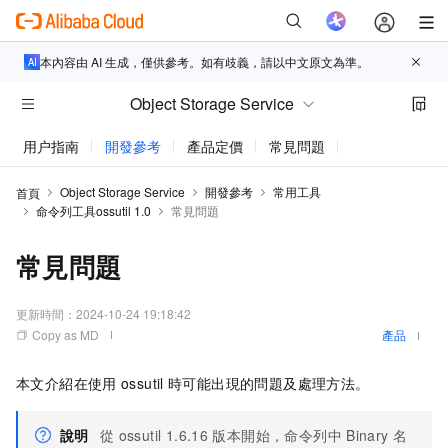
本內容由 AI 生成，僅供參考。如有歧義，請以中文原文為準。
Object Storage Service
用户指南
開發參考
產品定價
常見問題
動態與公告
Object Storage Service
開發參考
常用工具
首頁
命令列工具ossutil 1.0
常見問題
常見問題
更新時間：
2024-10-24 19:18:42
Copy as MD
產品
本文介紹在使用
ossutil
時可能出現的問題及處理方法。
說明
從
ossutil 1.6.16
版本開始，命令列中
Binary
名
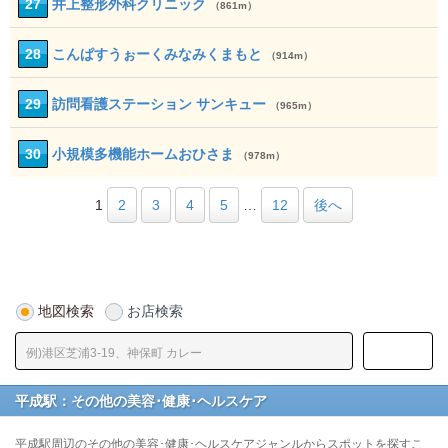
27
井上整形外科クリニック
（861m）
28
こんぱすうぉーくみなみくまもと
（914m）
29
訪問看護ステーション サンキュー
（965m）
30
小規模多機能ホームおひさま
（978m）
1
2
3
4
5
…
12
後へ
地図検索
お店検索
平成駅：その他の美容･健康･ヘルスケア
平成駅周辺のその他の美容･健康･ヘルスケアジャンルからスポットを探すこ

■ What you will do ■
Without copying any images, transcribe the records exactly as they stand.

■ Exercise answer ■
本內容由 AI 生成，僅供參考。如有歧義，請以中文原文為準。
Object Storage Service
用户指南
開發參考
產品定價
常見問題
動態與公告
Object Storage Service
開發參考
常用工具
首頁
命令列工具ossutil 1.0
常見問題
常見問題
更新時間：
2024-10-24 19:18:42
Copy as MD
產品
本文介紹在使用
ossutil
時可能出現的問題及處理方法。
說明
從
ossutil 1.6.16
版本開始，命令列中
Binary
名
27
井上整形外科クリニック
（861m）
28
こんぱすうぉーくみなみくまもと
（914m）
29
訪問看護ステーション サンキュー
（965m）
30
小規模多機能ホームおひさま
（978m）
1
2
3
4
5
…
12
後へ
地図検索
お店検索
平成駅：その他の美容･健康･ヘルスケア
平成駅周辺のその他の美容･健康･ヘルスケアジャンルからスポットを探すこ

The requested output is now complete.